[Stored data entries]
☆ ☆ ☆ ☆

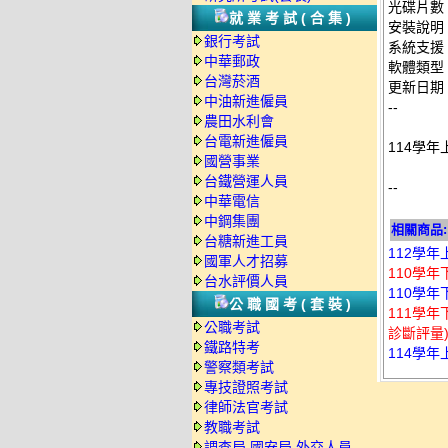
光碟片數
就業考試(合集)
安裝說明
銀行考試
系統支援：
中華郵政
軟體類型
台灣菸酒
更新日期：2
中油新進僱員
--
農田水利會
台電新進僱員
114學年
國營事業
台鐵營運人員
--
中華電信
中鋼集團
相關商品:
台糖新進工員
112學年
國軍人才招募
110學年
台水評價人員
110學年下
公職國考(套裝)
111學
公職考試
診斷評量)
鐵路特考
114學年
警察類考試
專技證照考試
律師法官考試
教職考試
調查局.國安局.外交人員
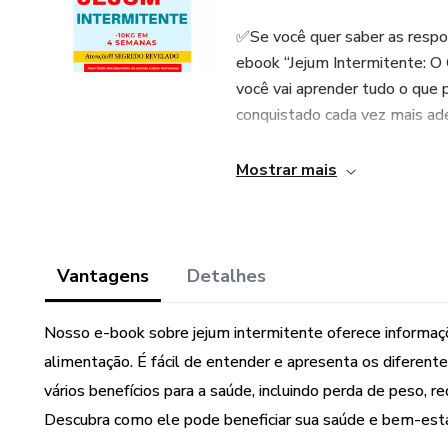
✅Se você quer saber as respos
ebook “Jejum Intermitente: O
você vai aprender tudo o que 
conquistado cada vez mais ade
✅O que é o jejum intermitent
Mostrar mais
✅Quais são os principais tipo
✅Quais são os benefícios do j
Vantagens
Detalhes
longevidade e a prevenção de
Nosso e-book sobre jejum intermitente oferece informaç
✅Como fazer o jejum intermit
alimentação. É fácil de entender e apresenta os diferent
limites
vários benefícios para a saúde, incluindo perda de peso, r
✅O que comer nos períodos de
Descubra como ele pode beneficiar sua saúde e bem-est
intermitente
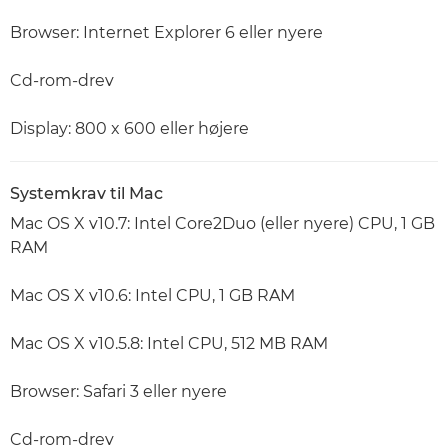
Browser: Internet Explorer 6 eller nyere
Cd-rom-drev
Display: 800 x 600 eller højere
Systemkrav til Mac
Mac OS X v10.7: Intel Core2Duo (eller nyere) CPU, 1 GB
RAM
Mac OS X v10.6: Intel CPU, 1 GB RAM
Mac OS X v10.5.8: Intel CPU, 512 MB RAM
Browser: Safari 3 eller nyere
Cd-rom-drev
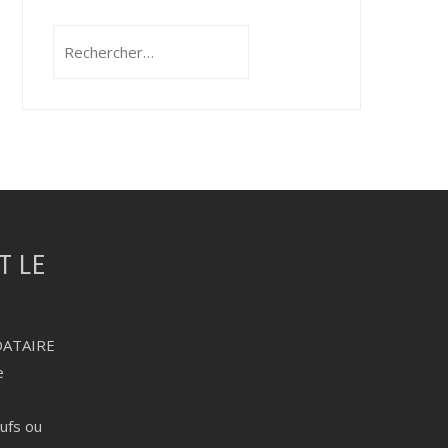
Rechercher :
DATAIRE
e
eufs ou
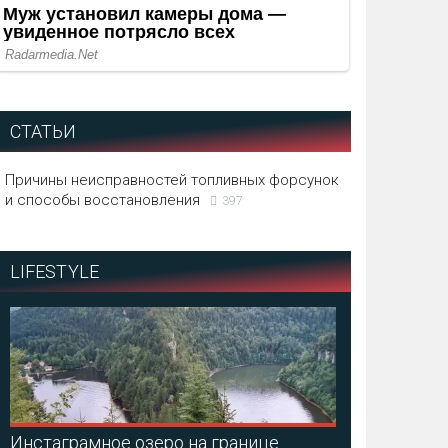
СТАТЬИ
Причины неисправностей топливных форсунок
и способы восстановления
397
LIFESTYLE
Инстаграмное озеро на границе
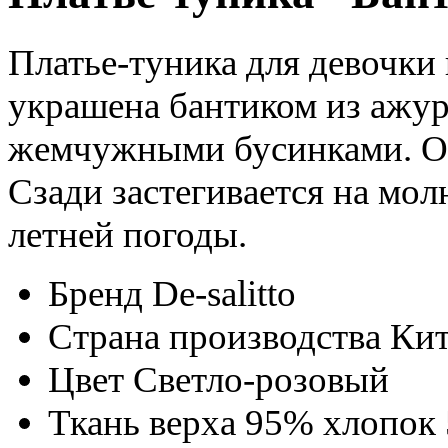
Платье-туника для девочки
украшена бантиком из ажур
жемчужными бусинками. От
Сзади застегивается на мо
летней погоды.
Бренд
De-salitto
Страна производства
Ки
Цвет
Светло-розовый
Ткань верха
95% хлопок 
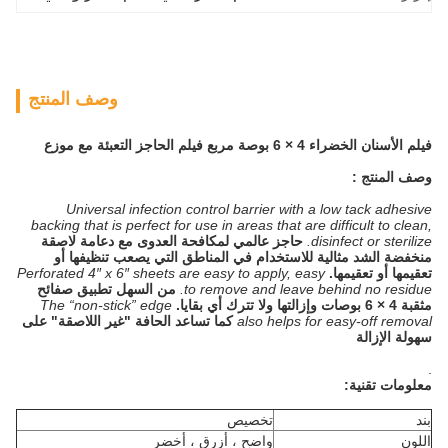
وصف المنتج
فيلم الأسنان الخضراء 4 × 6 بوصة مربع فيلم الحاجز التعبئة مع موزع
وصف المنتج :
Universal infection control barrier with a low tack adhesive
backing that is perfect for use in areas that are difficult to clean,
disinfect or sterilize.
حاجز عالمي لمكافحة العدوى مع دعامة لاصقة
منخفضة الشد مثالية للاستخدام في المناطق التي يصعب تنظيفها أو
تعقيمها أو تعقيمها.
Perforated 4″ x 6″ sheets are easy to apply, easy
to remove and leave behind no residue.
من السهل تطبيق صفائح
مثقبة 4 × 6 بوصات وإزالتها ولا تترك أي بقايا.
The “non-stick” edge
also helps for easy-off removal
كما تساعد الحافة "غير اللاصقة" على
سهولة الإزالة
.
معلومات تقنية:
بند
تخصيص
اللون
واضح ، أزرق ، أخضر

☆ ☆ ☆ ☆

* **Exercise**
A single figure is required: the number of lines in the entries above that include the word "nyere".

* **Solved problem**
3